A 25-foot octopus arm floats near the Croissant Neuf tented stage, beside the Green Futures and Craft Field at Glastonbury, which projects messages of sustainable living, green energy, and the value of recycling.
Scott Peterson/The Christian Science Monitor

Besides music, the event also includes a multitude of other features such as theater, the circus, and politics. At the Left Field stage – which encourages festivalgoers with its panel discussion and gig lineup to “reenergize your activism” – we listened to Nazanin Zaghari-Ratcliffe, who was detained in Iran for six years, until March 2022.

“Be their voice, share their story,” said Ms. Zaghari-Ratcliffe of political detainees still held in Iran, and around the world, to an overflow crowd that gave her a 40-second standing ovation. She described how her spirits were lifted in 2019, when a photo was smuggled into prison of a Free Nazanin banner at Glastonbury.

There were Greenpeace and “Healing” fields, and a Greencrafts Village where workshops covering everything from bushcraft to bicycle repairs, printmaking to pottery, and even soil and earth practices focus on sustainable living and green energy.

The Boy loved the ice cream, as he sat under a roof of solar panels and watched a 25-foot-long inflatable octopus arm, complete with tentacles, wave in the breeze.

Doing such a festival with an infant means pacing the entire family. Where else could one find oneself scrubbing dishes in the afternoon, while The Boy and his mother took a nap, with the background sound of a live set from the band Texas, wending its way up to our camp from the Pyramid stage?

But The Boy’s presence also led to unexpected happenings. He is drawn by the scooter used by Drew Hallam, for instance, a former guitarist with a tattoo of an octopus and a smear of glitter on his cheek, who is one of the youngest in the U.K. to be diagnosed with Parkinson’s.

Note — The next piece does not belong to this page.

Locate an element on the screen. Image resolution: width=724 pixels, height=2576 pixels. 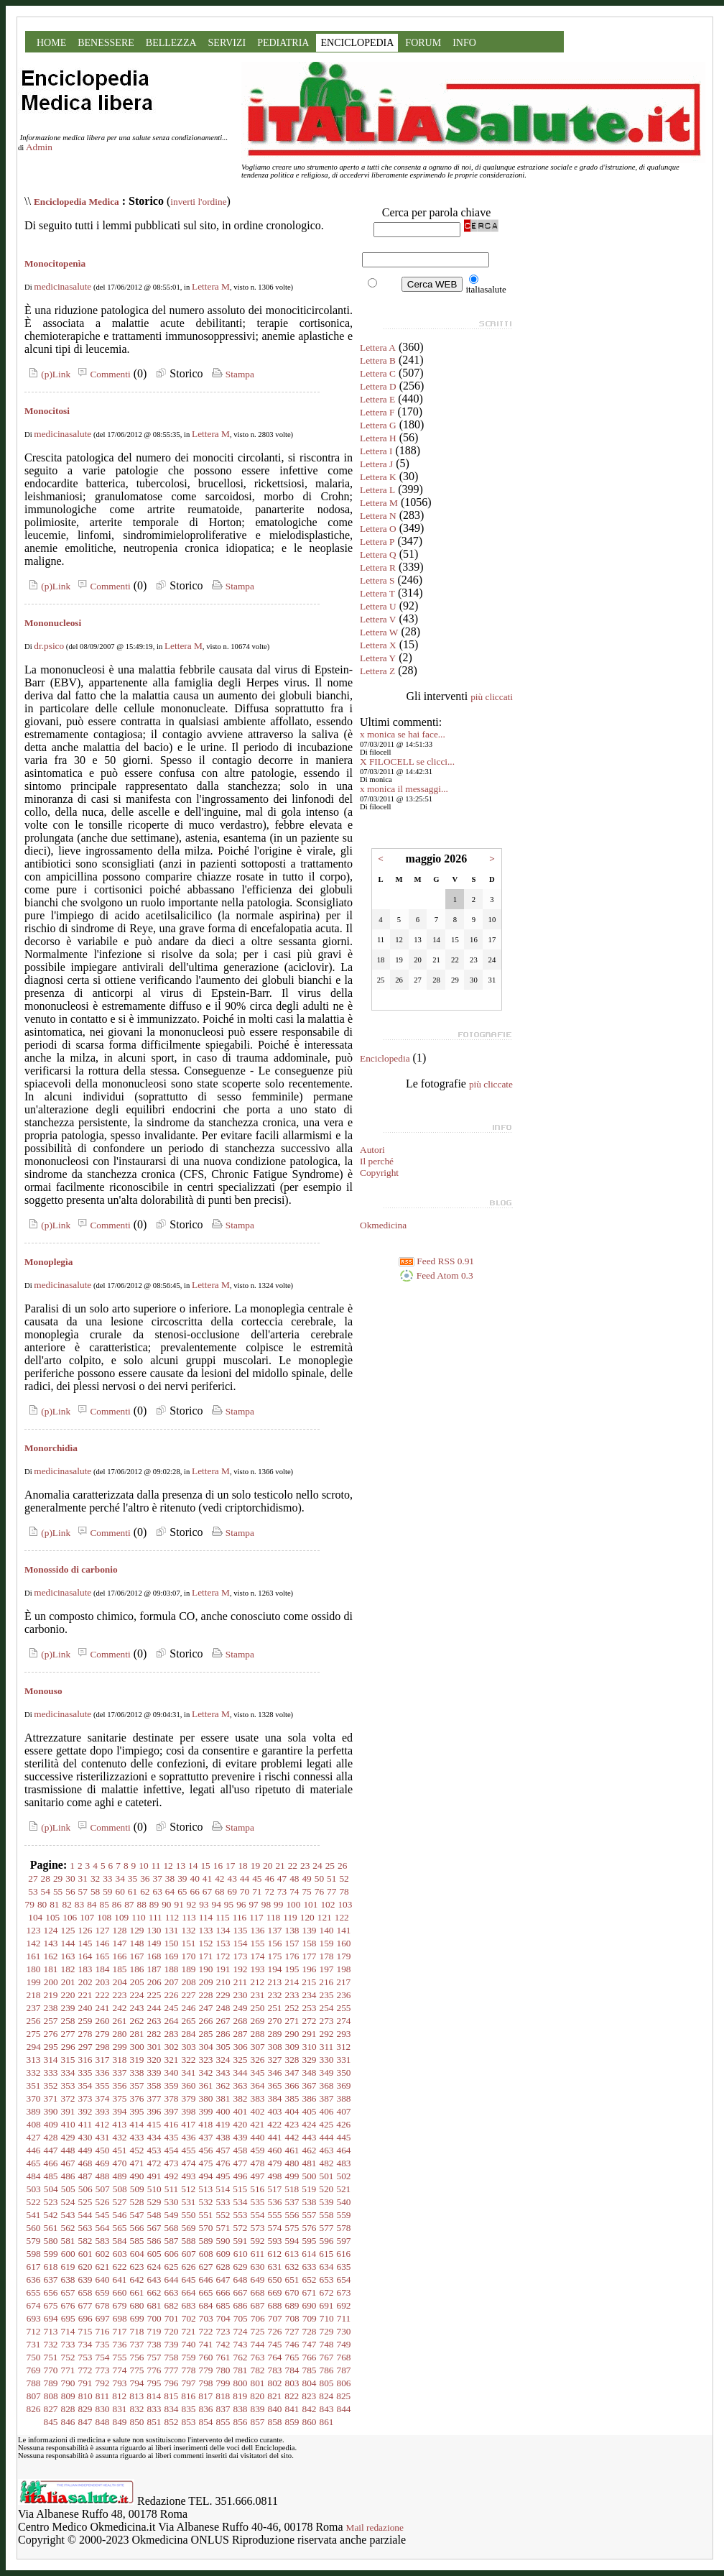 105 is located at coordinates (52, 1917). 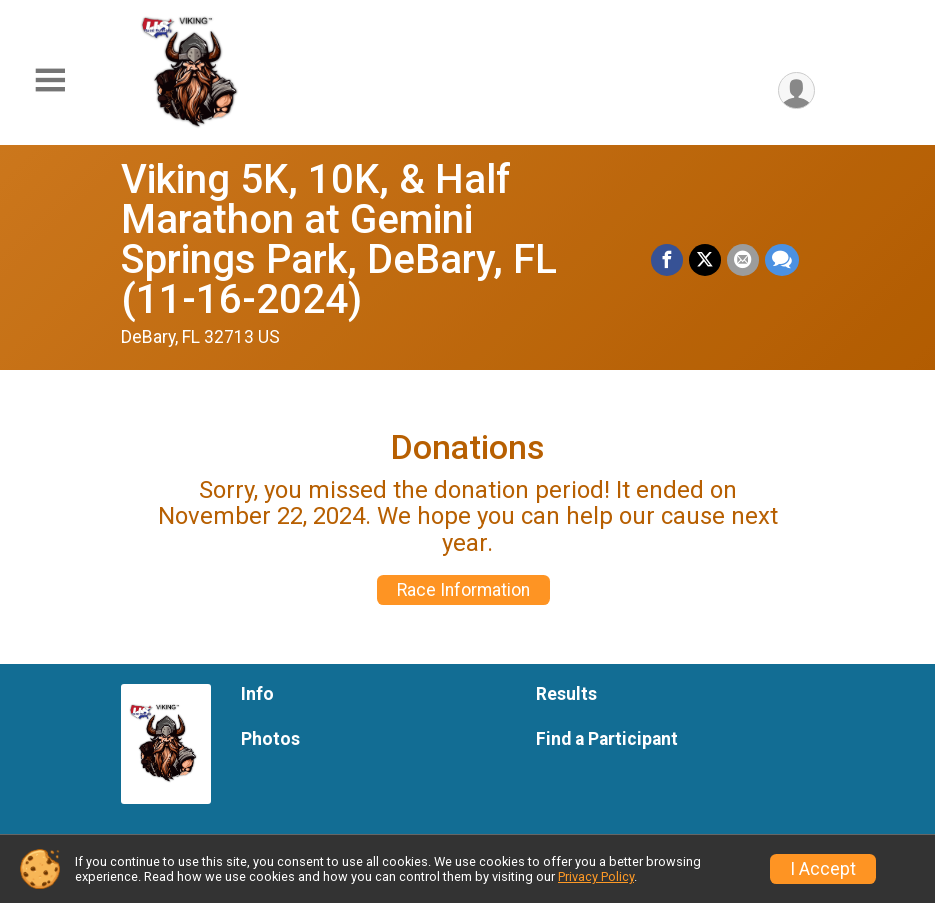 The width and height of the screenshot is (935, 903). What do you see at coordinates (463, 590) in the screenshot?
I see `Race Information` at bounding box center [463, 590].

Vintage and painted cars are stacked at Carhenge, an installation that plays the 1970s hit song “Car Wash” at the Glastonbury music festival.
Scott Peterson/The Christian Science Monitor
Entertainers in costume walk through Glastonbury's Kidzfield, which features such activities as hands-on magic performances, juggling, climbing, and bouncy castles.
Scott Peterson/The Christian Science Monitor

“Normally out on the street, I get laughed at every other day,” says Mr. Hallam, as The Boy climbs onto the parked scooter and plays with the Glastonbury veteran’s two kids.

“I am so impressed with how inclusive Glastonbury is,” he says. “It is like nowhere else.”

Amid wall-to-wall tents, we identify ours by two flags that have been hoisted nearby, one of Ukraine, and one with multicolored stripes and a peace sign – which is perhaps appropriate, considering my day job for the Monitor as a conflict reporter who now frequents Ukraine.

We keep The Boy up late, to marvel at “Carhenge,” an installation of 24 wrecked and painted vintage cars, set up standing on their ends, and featuring a soundtrack that plays the 1970s hit “Car Wash.”

He also appreciates the 50-foot-high metal Arcadia “Spider” that belches flames (this year, proudly run on bio-fuel) amid a laser light show, with a DJ inside the arachnid’s belly, high off the ground.

Glastonbury projects the message that “Music is Love!” And in five days, it is impossible to absorb it all.

But as attendees with children, we can attest to the uplifting power that comes from sharing so much, with so many other revelers, who for a time surely turned this place into one of happiest on Earth.